**What is expected**
No picture belongs in the answer, which must hold exactly the lines from the one with "r Word is a" through the final line below.

(Stored data entries)
####

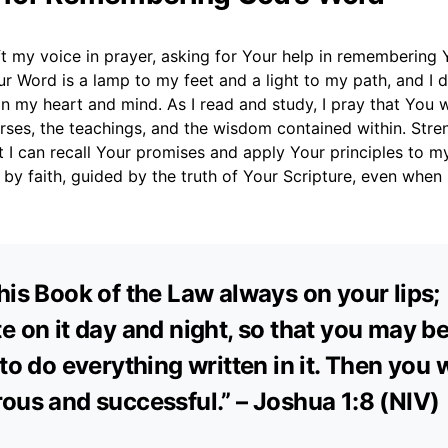
ift my voice in prayer, asking for Your help in remembering
r Word is a lamp to my feet and a light to my path, and I d
in my heart and mind. As I read and study, I pray that You
erses, the teachings, and the wisdom contained within. Str
I can recall Your promises and apply Your principles to my 
 by faith, guided by the truth of Your Scripture, even when
his Book of the Law always on your lips;
e on it day and night, so that you may b
 to do everything written in it. Then you w
ous and successful.” – Joshua 1:8 (NIV)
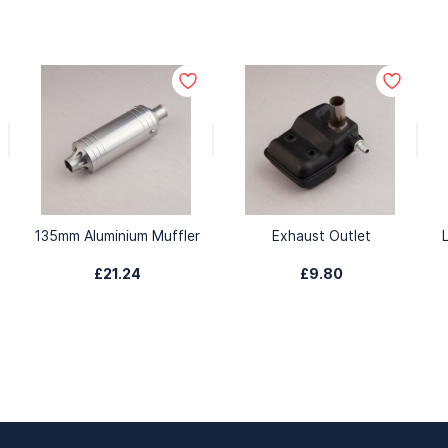
135mm Aluminium Muffler
Exhaust Outlet
£21.24
£9.80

####

**Response to this task**
r Word is a lamp to my feet and a light to my path, and I d
in my heart and mind. As I read and study, I pray that You
erses, the teachings, and the wisdom contained within. Str
I can recall Your promises and apply Your principles to my 
 by faith, guided by the truth of Your Scripture, even when
his Book of the Law always on your lips;
e on it day and night, so that you may b
 to do everything written in it. Then you w
ous and successful.” – Joshua 1:8 (NIV)
135mm Aluminium Muffler
Exhaust Outlet
£21.24
£9.80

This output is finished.